In this play against Indianapolis, defensive coordinator Robert Saleh had him twist with DeForest Buckner. Thomas' rare dexterity for his size in combination with his strength and leg drive beats center and 2016 first-rounder Ryan Kelly (#78). While Aaron Lynch records the big hit, Thomas is right there in Jacoby Brissett's face.
He's too quick and too strong for most IOL, and the twist or stunt is just another way he can be effectively deployed inside.
Like the play prior, when Thomas shot gaps, it led to pressures and hits on the QB. Here is another gap pressure, minus the twist. Thomas tucks his arm and throws his shoulder into the guard as he shoots the B gap. It's a Justin Smith-like move, and it works well for Thomas. He gets through quick, forces the incompletion and puts Russell Wilson on his back.
This next QB hit was caused by the confusion from Buckner and Dekoda Watson crossing. But, look how quickly Thomas gets in there to deliver a solid hit on Carson Wentz. He's not closed on the quarterback like that on edge snaps, even the ones he won.
In Week 17 at the Rams, two inside pass-rush snaps by Thomas led to sacks by the 49ers, including one with a fumble recovery.
On the first, he showed fast hands and light feet to deflect the initial engagement attempt by the guard, which he followed by occupying two offensive linemen on the play. With the RG-C taken up by Thomas, Cassius Marsh and DeForest Buckner, with favorable 1-on-1s, are both able to get home for the sack/fumble.
Thomas then has the awareness and quicks to peel off the double team and scoop the loose ball.
On the second, Thomas again shows a quick get-off, shooting the gap and pulling the guard out of the play. Elvis Dumervil (#58) crosses the face of the right tackle unblocked and comes in behind Thomas through the area vacated by the guard, and meets Marsh at the quarterback for a sack.
These two plays demonstrate how Thomas as an interior defender creates for others.
But he can also get after it himself. One of Thomas' three sacks on the season came from an inside pass-rush snap. In Week 4 against Arizona, he recovers after being redirected, and uses his athleticism to speed around the guard (#70) and finish off a falling Carson Palmer for his first career sack.
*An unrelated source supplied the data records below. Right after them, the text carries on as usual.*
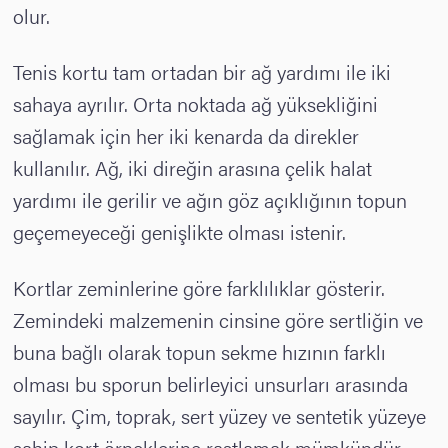
olur.
Tenis kortu tam ortadan bir ağ yardımı ile iki
sahaya ayrılır. Orta noktada ağ yüksekliğini
sağlamak için her iki kenarda da direkler
kullanılır. Ağ, iki direğin arasına çelik halat
yardımı ile gerilir ve ağın göz açıklığının topun
geçemeyeceği genişlikte olması istenir.
Kortlar zeminlerine göre farklılıklar gösterir.
Zemindeki malzemenin cinsine göre sertliğin ve
buna bağlı olarak topun sekme hızının farklı
olması bu sporun belirleyici unsurları arasında
sayılır. Çim, toprak, sert yüzey ve sentetik yüzeye
sahip kort örneklerine rastlamak mümkündür.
Thomas looks like he may have more upside as an interior pass rusher than as an edge rusher; at least enough promise to warrant more snaps in the future shading guards and centers. He just needs to work on shedding blocks and finishing. As a player off the snap right now, Thomas is advanced, and should only get better.
It was plain to see how disruptive he was when rushing from a 4, 3, 2, 1, or even 0-technique (anywhere between the inside shoulders of the offensive tackles). In those instances, Thomas worked quicker, looked stronger and was more likely to affect the pocket. His standout athletic traits as a defensive tackle looked to be far more effective against similarly-built interior linemen than lengthy tackles that tower over him and are accustomed to facing superior speed and flexibility.
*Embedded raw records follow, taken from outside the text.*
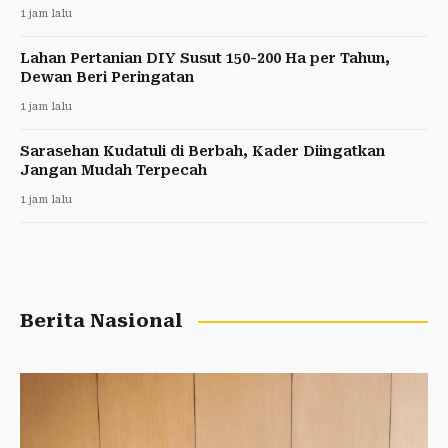
1 jam lalu
Lahan Pertanian DIY Susut 150-200 Ha per Tahun,
Dewan Beri Peringatan
1 jam lalu
Sarasehan Kudatuli di Berbah, Kader Diingatkan
Jangan Mudah Terpecah
1 jam lalu
Berita Nasional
Thomas simply matched up better inside. And forgive the cliché, but he really is that quintessential "phone booth" player.
His power was more effective, and he doesn't have to be nearly as flexible when rushing from an inside technique. Even when Saleh had him twist, or when he tried to get low/skinny and shoot a gap, it did not necessitate a full bend from Thomas. It was a lean at most.
So, with this small yet successful sample of interior snaps, it'll be interesting to see if the 49ers line up Thomas more inside on passing situations in the future.